Store conversation history in a local database (Hive or Drift) so chats survive app restarts. This is essential for UAE users on spotty connections.
Limit message history sent to the API to the last 10-15 messages to reduce token usage and latency. Older context can be summarized or discarded.
Use a message queue to prevent duplicate requests if the user taps send multiple times rapidly. Riverpod’s state model handles this naturally if you check isLoading before allowing new sends.
Test on lower-end devices. Riverpod rebuilds can be expensive if your state is large. Profile with DevTools to spot bottlenecks.
Monitor token usage in Azure to stay within budget and quota limits. Set up alerts in the Azure Portal so you’re not surprised by overages.

Wrapping Up

Streaming LLM responses in Flutter isn’t just about showing text as it arrives. It’s about managing state correctly so your UI stays responsive across device rotations, app backgrounding, and network interruptions. Using Riverpod as your state container, properly cancelling streams, and handling errors gracefully makes the difference between a prototype and a production app.

The pattern shown here scales from a simple support chatbot to more complex conversational features. Start with this foundation, test thoroughly on real devices in your target market, and iterate based on user feedback. Your UAE mobile users will appreciate the snappy, responsive feel of real-time AI conversations.

Do I need to use Riverpod for state management?

No, you can use any state management solution you prefer. BLoC, Provider, or even StatefulWidget work fine. Riverpod is shown here because it handles stream lifecycle well, but the streaming logic itself is framework-agnostic.

Can I use the http package instead of dart_openai?

Yes, absolutely. The dart_openai package is a convenience wrapper. If you prefer direct HTTP calls, use http or dio to POST to your Azure endpoint and parse the streaming response yourself. You’ll have more control but more boilerplate.

How do I store chat history locally?

Use Hive for simple key-value storage or Drift for a more structured database. Store messages locally, then load them when the user reopens the app. Sync with a backend if needed for multi-device support.

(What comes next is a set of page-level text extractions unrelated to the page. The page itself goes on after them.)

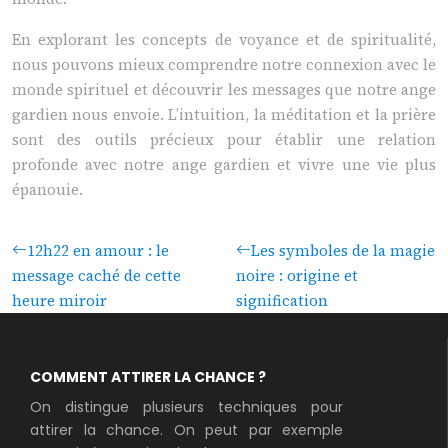
En explorant les concepts de voyance et de spiritualité,
nous pouvons mieux comprendre notre connexion avec le
monde spirituel et découvrir les messages que notre ange
gardien nous envoie. L’intuition, la méditation et la prière
sont des outils précieux pour établir une relation
profonde avec notre ange gardien et vivre une vie plus
épanouie.
12h22 en amour : le
Les symboles de la magie
message caché de cette
noire : origine et
heure miroir
signification
COMMENT ATTIRER LA CHANCE ?
On distingue plusieurs techniques pour
attirer la chance. On peut par exemple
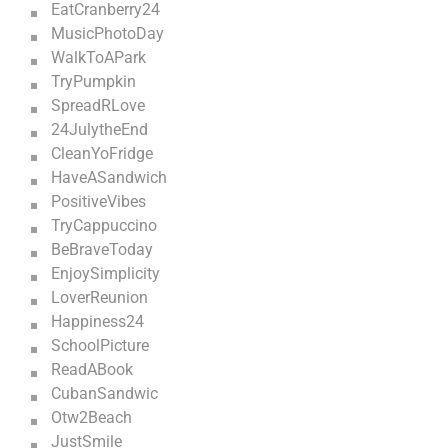
EatCranberry24
MusicPhotoDay
WalkToAPark
TryPumpkin
SpreadRLove
24JulytheEnd
CleanYoFridge
HaveASandwich
PositiveVibes
TryCappuccino
BeBraveToday
EnjoySimplicity
LoverReunion
Happiness24
SchoolPicture
ReadABook
CubanSandwic
Otw2Beach
JustSmile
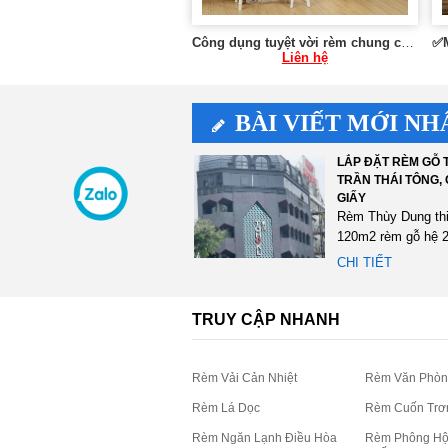
Công dụng tuyệt vời rèm chung cư mang lại tại Hà Nội 0975 765 295 SK086
Liên hệ
BÀI VIẾT MỚI NH
LẮP ĐẶT RÈM GỖ T
TRẦN THÁI TÔNG,
GIẤY
Rèm Thùy Dung th
120m2 rèm gỗ hệ 2
màu đen tại 75 Trầ
CHI TIẾT
Tông,...
TRUY CẬP NHANH
Rèm Vải Cản Nhiệt
Rèm Văn Phòn
Rèm Lá Dọc
Rèm Cuốn Trơ
Rèm Ngăn Lạnh Điều Hòa
Rèm Phông Hộ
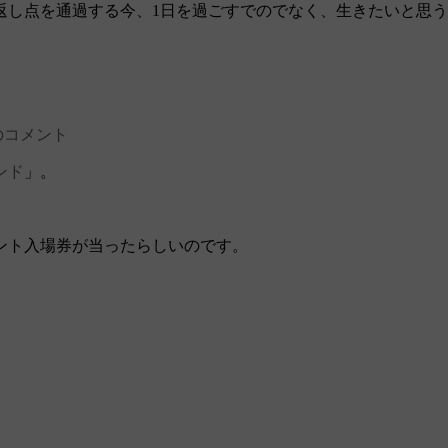
し点を通過する今、1日を過ごすでのでなく、生きたいと思う
のコメント
ンド
」。
ント入場券が当ったらしいのです。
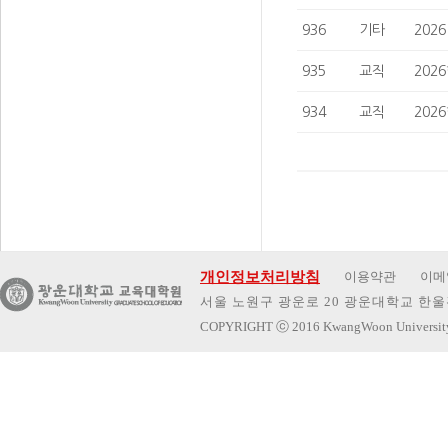
936
기타
202
935
교직
202
934
교직
202
개인정보처리방침
이용약관
이메
서울 노원구 광운로 20 광운대학교 한울관 
COPYRIGHT
ⓒ
2016 KwangWoon Universi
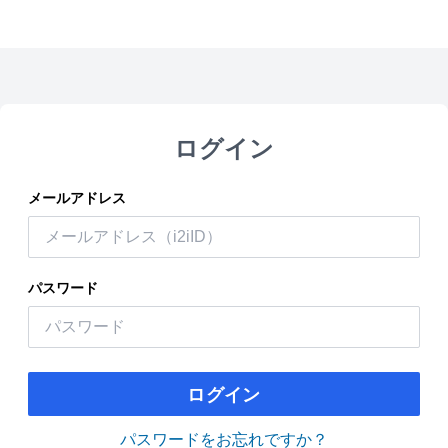
ログイン
メールアドレス
パスワード
ログイン
パスワードをお忘れですか？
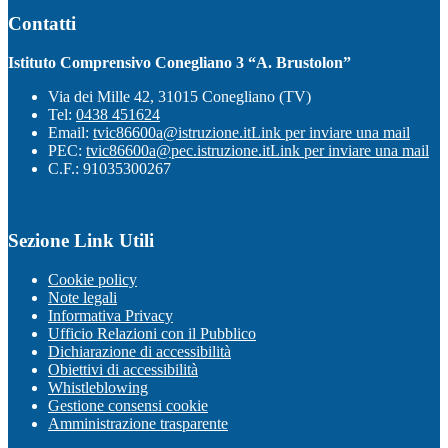
Contatti
Istituto Comprensivo Conegliano 3 “A. Brustolon”
Via dei Mille 42, 31015 Conegliano (TV)
Tel:
0438 451624
Email:
tvic86600a@istruzione.it
Link per inviare una mail
PEC:
tvic86600a@pec.istruzione.it
Link per inviare una mail
C.F.: 91035300267
Sezione Link Utili
Cookie policy
Note legali
Informativa Privacy
Ufficio Relazioni con il Pubblico
Dichiarazione di accessibilità
Obiettivi di accessibilità
Whistleblowing
Gestione consensi cookie
Amministrazione trasparente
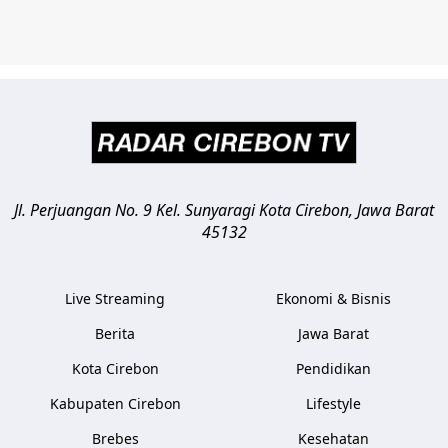
Jl. Perjuangan No. 9 Kel. Sunyaragi
Kota Cirebon
,
Jawa Barat
45132
Live Streaming
Ekonomi & Bisnis
Berita
Jawa Barat
Kota Cirebon
Pendidikan
Kabupaten Cirebon
Lifestyle
Brebes
Kesehatan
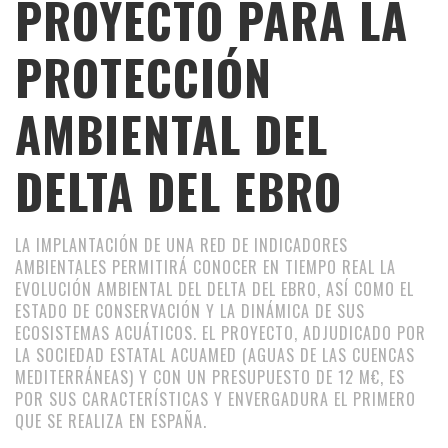
PROYECTO PARA LA
PROTECCIÓN
AMBIENTAL DEL
DELTA DEL EBRO
LA IMPLANTACIÓN DE UNA RED DE INDICADORES
AMBIENTALES PERMITIRÁ CONOCER EN TIEMPO REAL LA
EVOLUCIÓN AMBIENTAL DEL DELTA DEL EBRO, ASÍ COMO EL
ESTADO DE CONSERVACIÓN Y LA DINÁMICA DE SUS
ECOSISTEMAS ACUÁTICOS. EL PROYECTO, ADJUDICADO POR
LA SOCIEDAD ESTATAL ACUAMED (AGUAS DE LAS CUENCAS
MEDITERRÁNEAS) Y CON UN PRESUPUESTO DE 12 M€, ES
POR SUS CARACTERÍSTICAS Y ENVERGADURA EL PRIMERO
QUE SE REALIZA EN ESPAÑA.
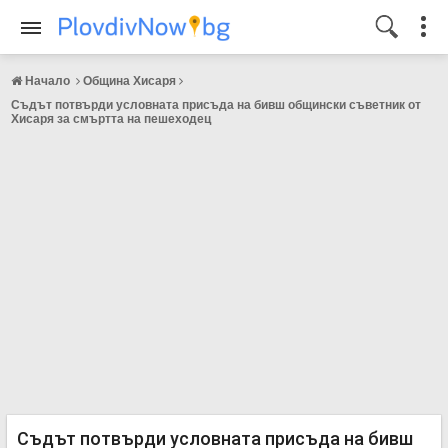
Начало
Община Хисаря
Съдът потвърди условната присъда на бивш общински съветник от
Хисаря за смъртта на пешеходец
Съдът потвърди условната присъда на бивш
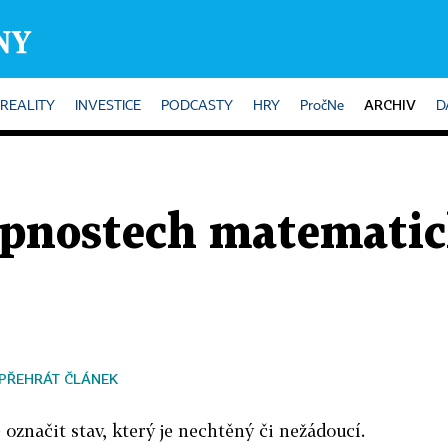
ARCHIV
REALITY
INVESTICE
PODCASTY
HRY
PročNe
D
hopnostech matemati
PŘEHRÁT ČLÁNEK
značit stav, který je nechtěný či nežádoucí.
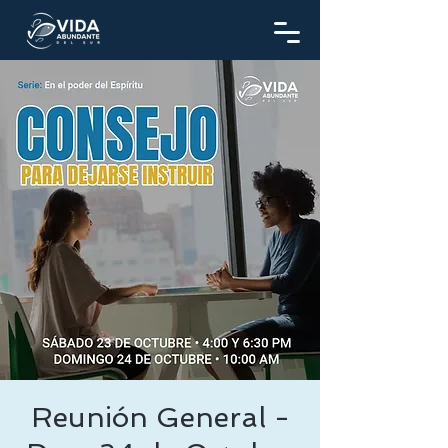
Reunión General -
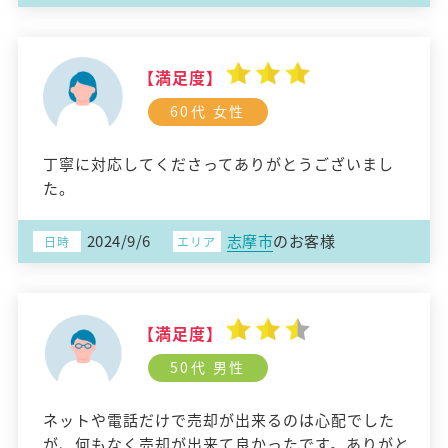
【満足度】
60代 女性
丁寧に対応してくださってありがとうございまし
た。
2024/9/6
志摩市
のお客様
日時
エリア
【満足度】
50代 男性
ネットや電話だけで売却が出来るのは心配でした
が、何もなく売却が出来て良かったです。ありがと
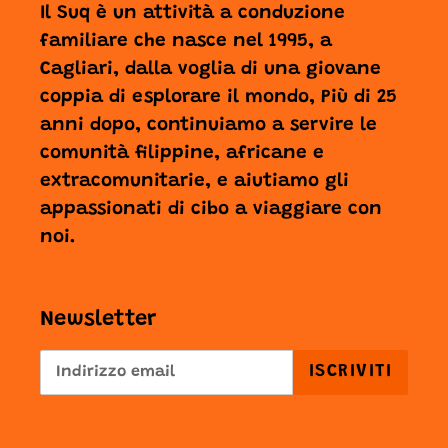
Il Suq è un attività a conduzione
familiare che nasce nel 1995, a
Cagliari, dalla voglia di una giovane
coppia di esplorare il mondo, Più di 25
anni dopo, continuiamo a servire le
comunità filippine, africane e
extracomunitarie, e aiutiamo gli
appassionati di cibo a viaggiare con
noi.
Newsletter
ISCRIVITI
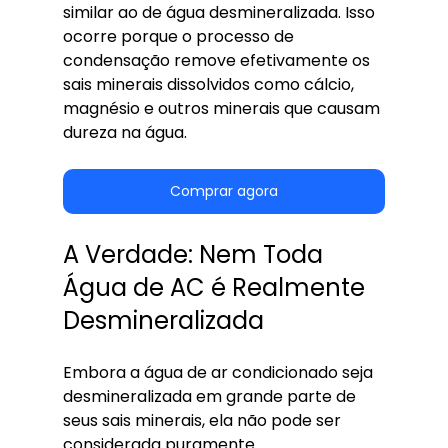
similar ao de água desmineralizada. Isso 
ocorre porque o processo de 
condensação remove efetivamente os 
sais minerais dissolvidos como cálcio, 
magnésio e outros minerais que causam 
dureza na água.
Comprar agora
A Verdade: Nem Toda 
Água de AC é Realmente 
Desmineralizada
Embora a água de ar condicionado seja 
desmineralizada em grande parte de 
seus sais minerais, ela não pode ser 
considerada puramente 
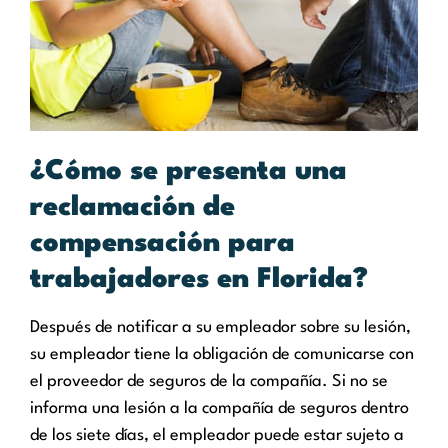
¿Cómo se presenta una
reclamación de
compensación para
trabajadores en Florida?
Después de notificar a su empleador sobre su lesión,
su empleador tiene la obligación de comunicarse con
el proveedor de seguros de la compañía. Si no se
informa una lesión a la compañía de seguros dentro
de los siete días, el empleador puede estar sujeto a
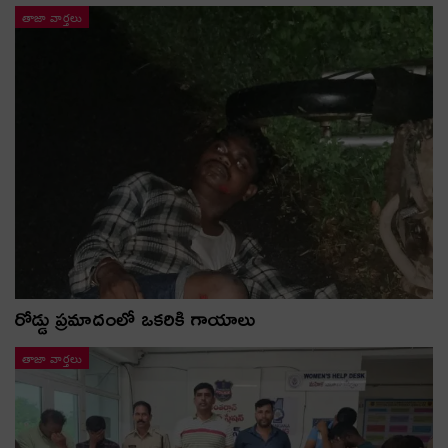
తాజా వార్తలు
రోడ్డు ప్రమాదంలో ఒకరికి గాయాలు
తాజా వార్తలు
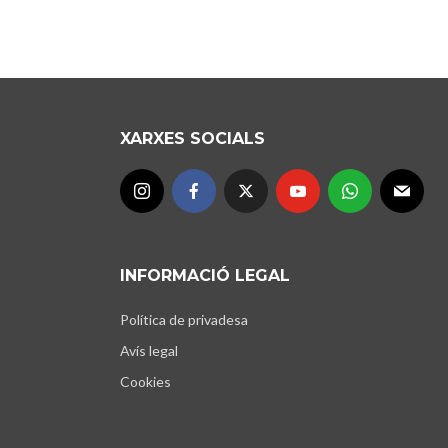
XARXES SOCIALS
INFORMACIÓ LEGAL
Política de privadesa
Avís legal
Cookies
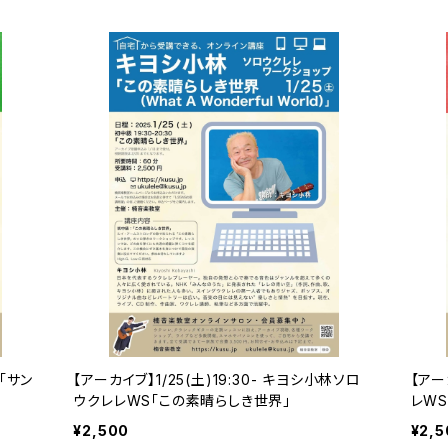
S「サン
【アーカイブ】1/25(土)19:30- キヨシ小林ソロ
【アー
ウクレレWS「この素晴らしき世界」
レWS
¥2,500
¥2,5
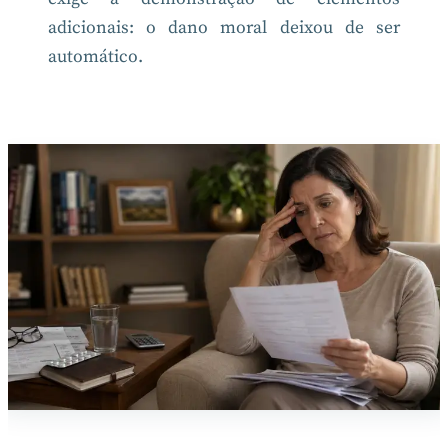
adicionais: o dano moral deixou de ser
automático.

What’s the token cost for streaming vs non-streaming?

Azure charges per token, regardless of whether you stream or not. Streaming doesn’t reduce cost, but it improves user experience by showing responses incrementally. Use streaming for interactive chat, batch requests for background processing.

How do I handle user authentication with Azure OpenAI?

Never expose your Azure API key in client code. Use a backend service that validates user identity, then calls Azure OpenAI on the user’s behalf. Return the stream or response to the client. This keeps your credentials secure and lets you audit usage per user.